* [Task]
The answer is an exact repetition of every entry, with all images left out.

[Records for the task Boundary: Start]

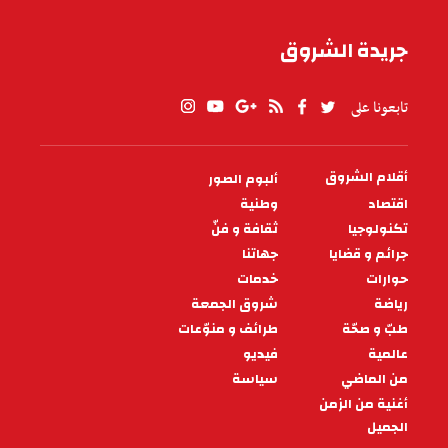
جريدة الشروق
تابعونا على
أقلام الشروق
ألبوم الصور
PIED
DE
اقتصاد
وطنية
PAGE
تكنولوجيا
ثقافة و فنّ
جرائم و قضايا
جهاتنا
حوارات
خدمات
رياضة
شروق الجمعة
طبّ و صحّة
طرائف و منوّعات
عالمية
فيديو
من الماضي
سياسة
أغنية من الزمن
الجميل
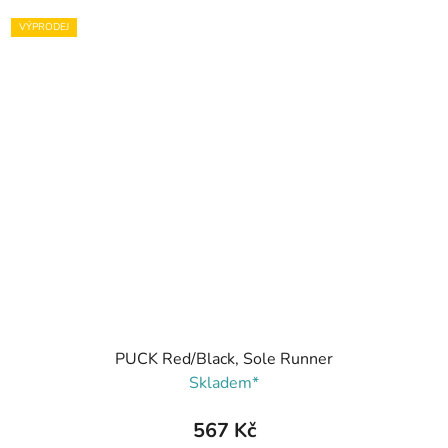
VÝPRODEJ
PUCK Red/Black, Sole Runner
Skladem*
567 Kč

[Records for the task Boundary: End]

* [Solution for this task]
جريدة الشروق
تابعونا على
أقلام الشروق
ألبوم الصور
PIED
DE
اقتصاد
وطنية
PAGE
تكنولوجيا
ثقافة و فنّ
جرائم و قضايا
جهاتنا
حوارات
خدمات
رياضة
شروق الجمعة
طبّ و صحّة
طرائف و منوّعات
عالمية
فيديو
من الماضي
سياسة
أغنية من الزمن
الجميل
VÝPRODEJ
PUCK Red/Black, Sole Runner
Skladem*
567 Kč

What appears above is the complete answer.